The dwelling is listed as your place of residence on various government records including your driver’s licence, your tax returns, the electoral roll, and your personal mail is directed there. You reside in the dwelling when you are not otherwise travelling for work or personal reasons.
You own another property located in another region which was your previous main residence. This property is now rented permanently; however, there is a small unit at the rear of the property that you occasionally use when you are travelling about the region.
You provide services to clients who are geographically disperse. Your central business office is located in one region while you operate remotely from your home in another region. Your business correspondence is directed to your business offices or dealt with electronically.
You frequently travel both for work and personal reasons away from your dwelling for periods which vary from as short as a few days up to a number of months at a time. You estimate you travel for between four to six months of the year either visiting your clients and a network of other professionals that you are affiliated with via your business activity, or on personal travel.
You use a motor home when you travel. You place your immediate personal effects (clothes and accessories, phone and laptop) within the motor home to carry with you while you travel.

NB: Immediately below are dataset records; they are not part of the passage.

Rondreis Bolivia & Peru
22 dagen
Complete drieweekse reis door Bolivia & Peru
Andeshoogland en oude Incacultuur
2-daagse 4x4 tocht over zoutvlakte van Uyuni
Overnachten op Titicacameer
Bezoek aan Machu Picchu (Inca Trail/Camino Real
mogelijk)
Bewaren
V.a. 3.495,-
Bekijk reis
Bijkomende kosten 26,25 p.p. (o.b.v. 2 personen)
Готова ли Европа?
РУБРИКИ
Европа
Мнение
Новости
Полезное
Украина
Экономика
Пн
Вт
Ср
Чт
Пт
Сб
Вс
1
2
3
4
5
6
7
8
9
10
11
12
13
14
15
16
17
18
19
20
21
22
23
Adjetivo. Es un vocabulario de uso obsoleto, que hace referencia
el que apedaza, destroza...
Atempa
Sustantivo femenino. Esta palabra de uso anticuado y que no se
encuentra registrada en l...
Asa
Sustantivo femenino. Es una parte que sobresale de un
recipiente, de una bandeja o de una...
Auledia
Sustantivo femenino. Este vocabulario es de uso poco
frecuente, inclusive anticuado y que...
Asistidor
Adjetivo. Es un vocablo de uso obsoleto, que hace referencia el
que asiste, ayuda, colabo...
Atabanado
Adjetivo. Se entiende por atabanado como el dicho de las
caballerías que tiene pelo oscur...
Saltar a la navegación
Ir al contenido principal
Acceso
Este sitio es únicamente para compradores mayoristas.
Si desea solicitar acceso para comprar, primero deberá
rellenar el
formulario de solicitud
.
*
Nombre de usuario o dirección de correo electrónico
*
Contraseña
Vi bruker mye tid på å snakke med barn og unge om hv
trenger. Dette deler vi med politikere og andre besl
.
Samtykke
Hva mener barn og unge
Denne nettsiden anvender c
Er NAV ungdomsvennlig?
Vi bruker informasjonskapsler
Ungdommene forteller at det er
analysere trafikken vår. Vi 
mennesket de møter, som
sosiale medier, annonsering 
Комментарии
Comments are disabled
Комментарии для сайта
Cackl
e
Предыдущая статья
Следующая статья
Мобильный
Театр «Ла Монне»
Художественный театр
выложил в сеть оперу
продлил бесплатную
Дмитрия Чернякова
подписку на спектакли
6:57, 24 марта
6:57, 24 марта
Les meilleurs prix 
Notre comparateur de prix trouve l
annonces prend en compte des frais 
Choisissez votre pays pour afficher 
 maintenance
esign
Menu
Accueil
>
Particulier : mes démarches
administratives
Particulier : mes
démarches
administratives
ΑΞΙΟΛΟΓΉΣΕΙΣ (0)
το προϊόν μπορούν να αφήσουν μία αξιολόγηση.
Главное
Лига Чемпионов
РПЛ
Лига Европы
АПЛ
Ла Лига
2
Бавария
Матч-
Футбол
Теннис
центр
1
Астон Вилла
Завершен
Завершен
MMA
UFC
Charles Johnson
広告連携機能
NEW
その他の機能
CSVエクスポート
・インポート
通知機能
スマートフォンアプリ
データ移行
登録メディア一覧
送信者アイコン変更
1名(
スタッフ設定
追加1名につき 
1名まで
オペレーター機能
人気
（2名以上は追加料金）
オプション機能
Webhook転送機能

You store personal papers and certain other personal items (photos etc) digitally on your laptop.
When you travel, you place additional effects that you do not have an immediate need to access within a lockable storage cabinet located within your dwelling. Otherwise, you leave your general furnishings and other non-personalised household items in situ within your dwelling while you are absent.
In a coming month, you will travel away from your dwelling to city A via city B and town C, primarily to meet with clients, although you may stop over at a friend’s property along the way. You anticipate this travel will be for a period of one or two weeks. Time permitting, you may extend the trip to allow a short period of personal holiday.
You then plan to travel interstate to city D for the balance of the month, primarily to attend a family event, although you will also meet with a local professional who is part of your business network. At the end of that period, you plan on returning to your dwelling.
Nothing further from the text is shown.